Apple scab is fungal disease that causes black spots on apple fruit and leaves. Severely affected fruit crack. Even fruit with small spots are unmarketable. For the past 40 years, fungicides were available that could stop apple scab development even when applied after the fungus initiated growth on fruit or leaves. Now the apple scab fungus has developed resistance to all of these fungicides in some orchards. In several cases, apple scab has caused complete crop failures because growers were still depending on fungicides that were no longer effective.
response
Over the past three years, Dr. Wolfram Koeller at the New York State Agricultural Experiment Station in Geneva has studied apple scab from more than 25 orchards where growers reported scab control failures. Orchards with scab-control failures consistently had apple scab populations containing a high percentage of individuals resistant to the demethylation inhibitors (DMI) fungicide group. Dr. David Rosenberger, from Cornell University's Hudson Valley Laboratory, used Koeller's data to convince apple growers that they needed to alter their fungicide programs. Rosenberger incorporated the fungicide resistance data and suggestions for alternative scab-management strategies into numerous extension articles and oral presentations. Since October 2002, Rosenberger made 25 oral presentations on fungicide resistance at fruit-grower meetings throughout New York State, Wisconsin, Michigan, Ohio, New Hampshire, Vermont, Connecticut, and Pennsylvania, as well as Ontario and Quebec. Total audience was more than 1,745 people. At the same time, Rosenberger authored or co-authored 16 separate extension articles describing how growers should adjust fungicide programs to compensate for fungicide-resistance problems. Those articles often were reprinted in local grower newsletters or included in regional extension websites, ultimately appearing in 42 different venues in the United States and Canada.
impact assessment
The widely disseminated warnings about fungicide resistance penetrated most apple production areas in eastern North America.
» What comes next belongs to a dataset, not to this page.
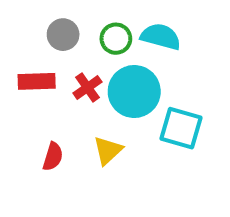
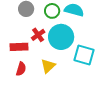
red rectangle: (37, 81) -> (19, 47), moved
If a number of apple growers had not been apprised of this problem and modified their fungicide programs, significant crop loss could have occurred over many of the 188,000 acres of apples that exist in non-arid production areas of the United States. Because eastern production regions were blanketed with this information, most fruit growers avoided the catastrophic losses that occurred on some orchards where fungicide-resistant apple scab destroyed the entire crop after growers continued to use the now-ineffective fungicides. One orchard in the Champlain Valley suffered near-complete crop loss for two successive years on several acres of McIntosh before we identified fungicide resistance as the cause of the scab problem. By using different fungicides the next year, that grower was able to completely eliminate losses to apple scab. The same scenario was repeated in Saratoga Springs, on Long Island, and in several Ohio orchards. In Ohio more than 100 acres of apples could not be harvested in 2004 because of severe scab. (Apple growers should gross at least $5,000 per acre if one assumes an average value of $10 per bushel and production of 500 bushels per acre.) Similar disasters in other orchards have been averted by alerting fruit growers to fungicide-resistance-issues and by convincing them to adopt more alternative programs before they suffer extensive crop loss. Effective and efficient use of fungicides benefits not only the fruit growers involved, it also reduces environmental impacts: growers who fail to control the early stages of apple scab in spring end up using much more fungicide throughout the season as they attempt to protect their crop from secondary infections.